Namespaces as isolation
Namespaces partition what a process can see: PIDs, mounts, UTS hostname, IPC, network, users, cgroups, and time. Containers are mostly composed from namespaces plus cgroups plus capabilities plus seccomp plus LSM policy.
Inspect:
lsns
readlink /proc/$$/ns/user
readlink /proc/1/ns/mnt
nsenter --target 1 --mount --uts --ipc --net --pid
Production guidance:
- namespaces isolate views, not all kernel attack surface
- user namespaces change capability meaning inside the namespace, but host-level effects still depend on mappings and kernel checks
- mount namespaces require careful propagation settings
- PID namespaces hide process IDs but do not provide resource limits
- network namespaces isolate network stacks, but host bridges, CNI, iptables, nftables, and eBPF still matter
Cgroups as control
cgroups control and account for resources. They are not primarily a secrecy boundary. They answer questions such as how much CPU, memory, IO, process count, or device access a group of processes may use.
Inspect:
systemd-cgls
systemd-cgtop
cat /proc/$$/cgroup
systemctl show example.service -p ControlGroup -p MemoryCurrent -p TasksCurrent
Production guidance:
- use cgroups to prevent noisy-neighbor failure
- combine cgroup limits with alerts, because enforced limits can become outages
- on Kubernetes nodes, avoid manual changes under pod cgroups unless debugging
- for systemd services, prefer unit-level resource directives over direct cgroup filesystem writes
chroot limitations
chroot changes the apparent root directory for a process. It is not a full security boundary. A privileged process can often escape, and chroot does not isolate PIDs, network, IPC, mounts outside the setup, hostname, resource usage, or kernel attack surface.

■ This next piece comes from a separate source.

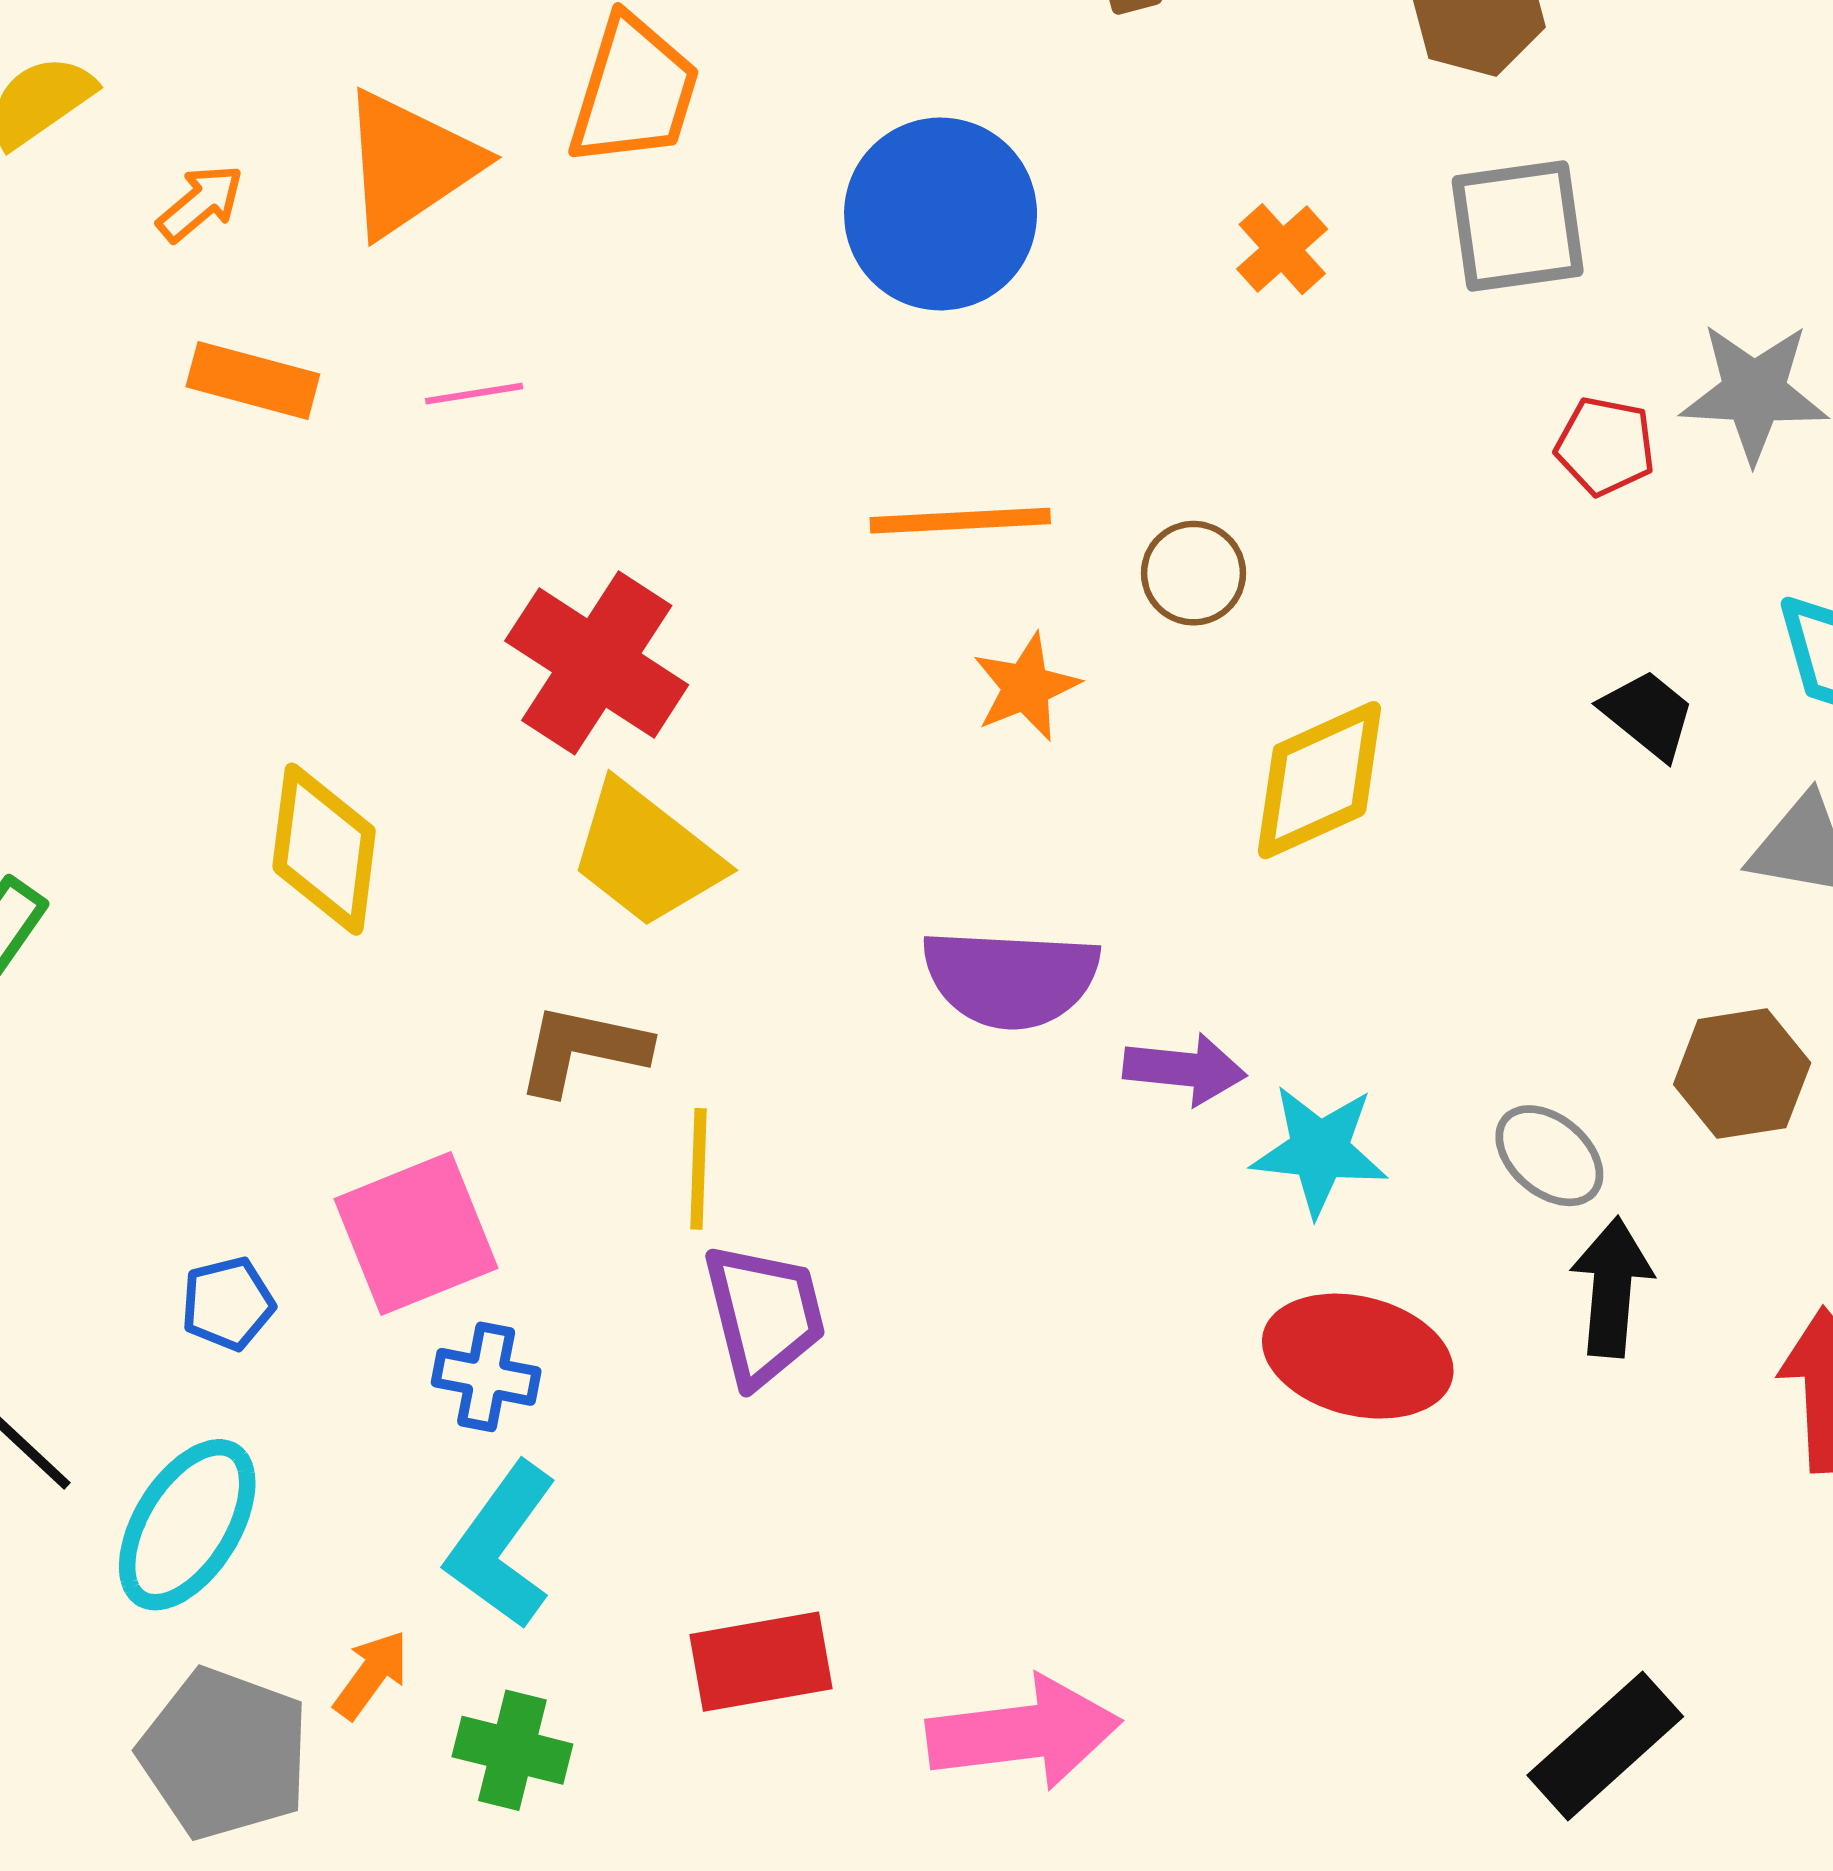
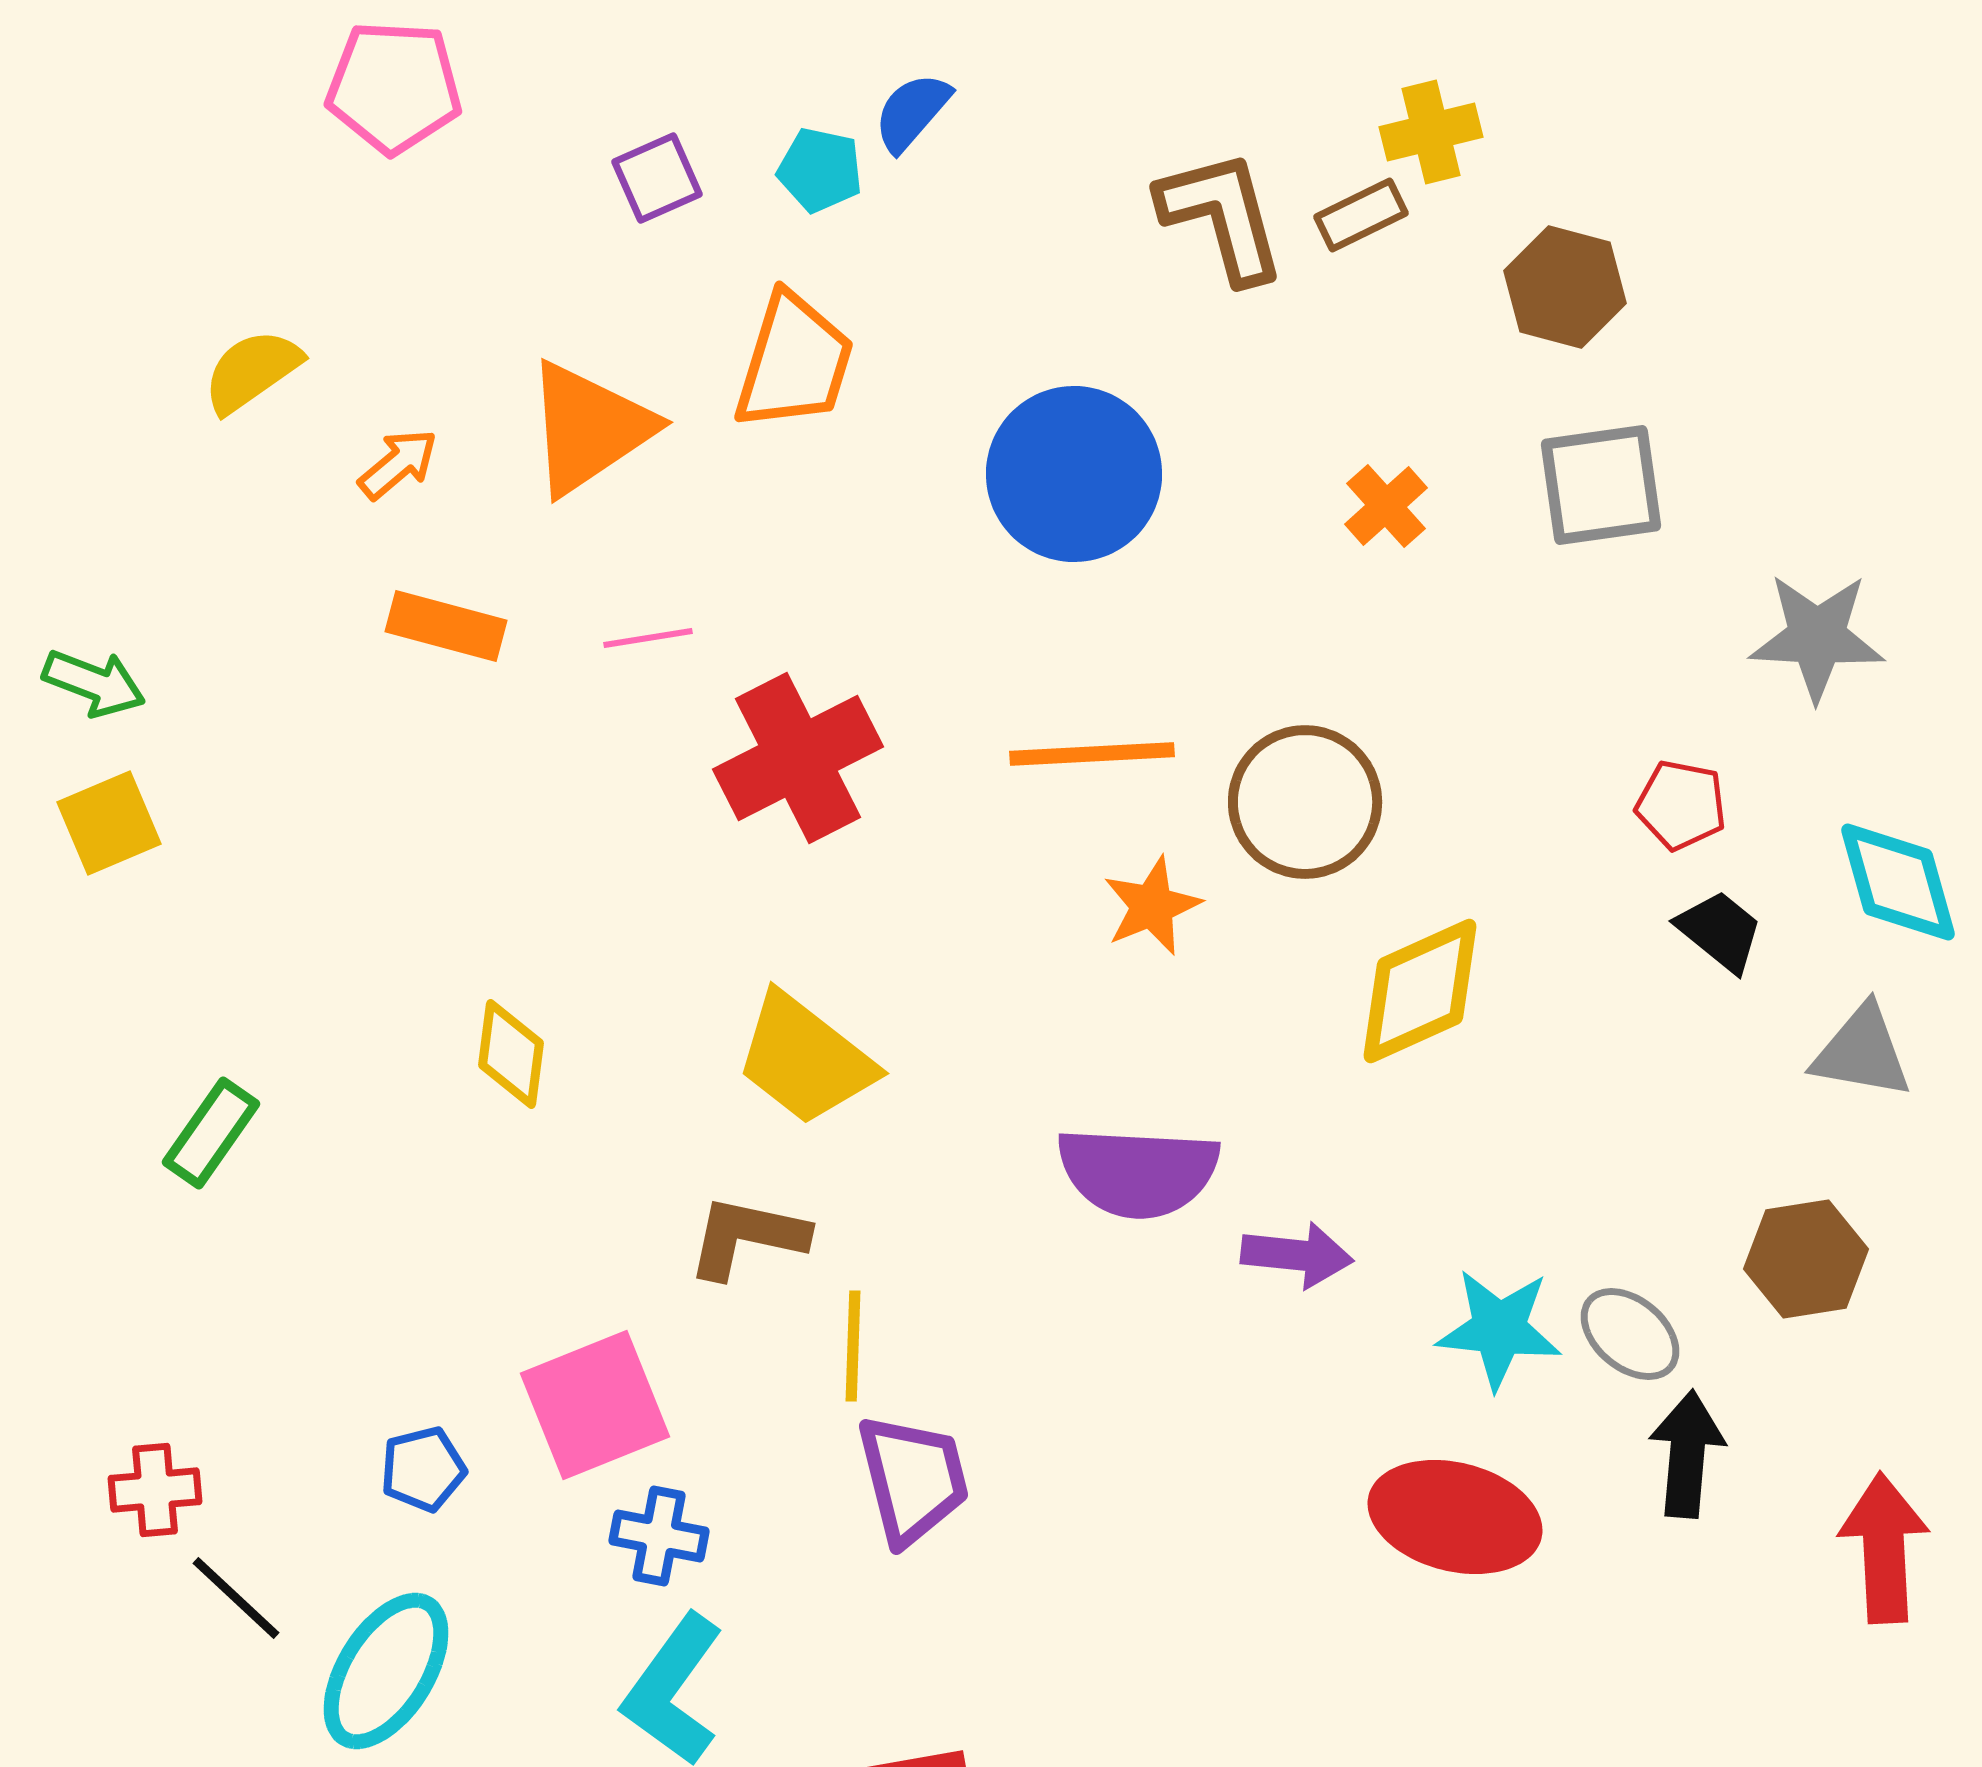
red pentagon: (1605, 446) -> (1681, 805), moved
brown circle: (1194, 573) -> (1305, 802), size x1.6
red cross: (597, 663) -> (798, 758), moved, turned 30
yellow diamond: (324, 849) -> (511, 1054), size x0.7
cyan star: (1319, 1150) -> (1499, 1329), moved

Use chroot for build roots, recovery, packaging, and legacy workflows. For isolation, use namespaces, cgroups, seccomp, capabilities, and LSM policy together. On production systems, any design that says "secured by chroot" needs review.
Secrets on Linux
Secrets leak through more paths than teams expect: command arguments, environment variables, shell history, world-readable config, core dumps, debug endpoints, process inspection, logs, backups, and container image layers.
Safer patterns:
- store root-owned secret files as
0600or service-group-readable as0640 - put secrets under directories that are not listable by unrelated users
- use tmpfs for short-lived material when appropriate
- disable or restrict core dumps for secret-handling services
- avoid passing secrets on command lines
- avoid long-lived secrets in environment variables for high-risk services
- use a real secret manager for rotation, audit, and revocation
- make backup encryption and restore access part of the secret model
Commands:
find /etc /var/lib -xdev -type f -perm -004 -name '*secret*' -ls 2>/dev/null
grep -R --exclude-dir=.git -n 'BEGIN .*PRIVATE KEY' /etc /opt 2>/dev/null
coredumpctl list
For systemd services, see 07 systemd Boot Init Units Timers Journald and Services for environment files and unit hardening.
SSH hardening
SSH is often the production host control plane. Harden it like an internet-facing API even on private networks.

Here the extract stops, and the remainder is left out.